CM 6 - La Première Guerre mondiale au Moyen-Orient

La Première Guerre mondiale est déclenchée au début du mois d’août 1914. Elle
oppose deux groupes de pays : la France, la Grande-Bretagne et la Russie qui forment
la Triple Entente à la Triple Alliance constituée par les Empires centraux (Allemagne
Autriche-Hongrie et l’Italie – qui pourtant entre en guerre en 1915 aux côtés de la
France et de la Grande-Bretagne) .
La Première Guerre mondiale touche l’Empire ottoman à partir de la fin de la
fin de l’année 1914. Celui-ci doit affronter ses ennemis qui rapidement parient sur
son effondrement et se partagent ses territoires.

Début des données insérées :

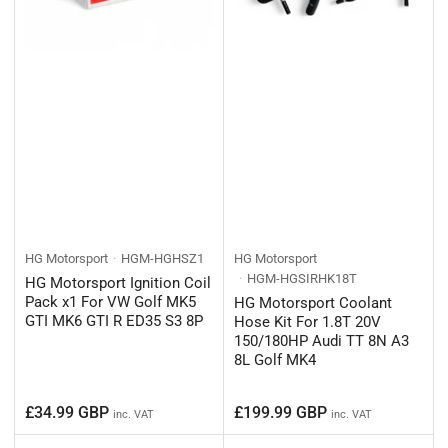
HG Motorsport
HGM-HGHSZ1
HG Motorsport
HGM-HGSIRHK18T
HG Motorsport Ignition Coil
Pack x1 For VW Golf MK5
HG Motorsport Coolant
GTI MK6 GTI R ED35 S3 8P
Hose Kit For 1.8T 20V
150/180HP Audi TT 8N A3
8L Golf MK4
Regular
Regular
£34.99 GBP
£199.99 GBP
inc. VAT
inc. VAT
price
price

Il doit en outre faire face aux
mouvements de contestation qui se développent à l’intérieur de ses propres
frontières. Mais contrairement à toute attente, l’Empire ottoman résiste.
La Guerre se solde toutefois par la défaite (1918) puis la disparition de l’Empire
(1923).

I- L’Empire ottoman face aux puissances européennes


1- l’entrée en guerre aux côtés des puissances centrales
L’EO, courtisé par les deux camps, choisit d’entrer en guerre du côté allemand,
après plusieurs semaines d’hésitation. Depuis la fin du XIXe siècle, l’Allemagne
exerce une forte influence dans l’Empire, notamment au plan militaire (réforme de
l’armée). Plusieurs raisons à ce choix dont les principales sont :
- combattre l’ennemi mortel qu’est la Russie et s’étendre à l’Est, vers la
Caspienne (projet panturquiste).
- Les Jeunes Turcs y voient une occasion de libérer l’Empire de l’influence
européenne, de supprimer le système des Capitulations et d’abolir l’Administration
de la dette publique.

L’entrée en guerre de l’Empire ottoman s’est accompagnée de la proclamation


par le sultan-calife du jihad de l’ensemble des musulmans contre les puissances de
l’Entente (23 novembre 1914), ce qui pose un problème à la France et à la Grande-
Bretagne en raison de leurs possessions coloniales musulmanes.
Cette fatwa a des effets limités.

2- les projets de partition de l’Empire ottoman


Dès le début de la guerre, les alliés envisagent la victoire et l’après-guerre. En
mars 1915, la Russie demande à ses partenaires qu’on lui accorde dans le règlement
final Constantinople et la région des Détroits.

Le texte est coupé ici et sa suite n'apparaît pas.